Stored dataset items
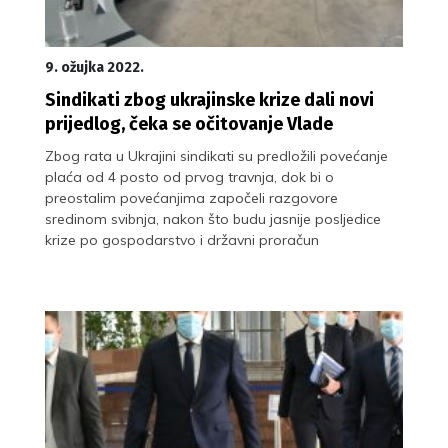
9. ožujka 2022.
Sindikati zbog ukrajinske krize dali novi
prijedlog, čeka se očitovanje Vlade
Zbog rata u Ukrajini sindikati su predložili povećanje
plaća od 4 posto od prvog travnja, dok bi o
preostalim povećanjima započeli razgovore
sredinom svibnja, nakon što budu jasnije posljedice
krize po gospodarstvo i državni proračun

Your assignment: From the line with "Zbog rata u" to the final line of the entries above, return every line exactly as written.

Completed task:
Zbog rata u Ukrajini sindikati su predložili povećanje
plaća od 4 posto od prvog travnja, dok bi o
preostalim povećanjima započeli razgovore
sredinom svibnja, nakon što budu jasnije posljedice
krize po gospodarstvo i državni proračun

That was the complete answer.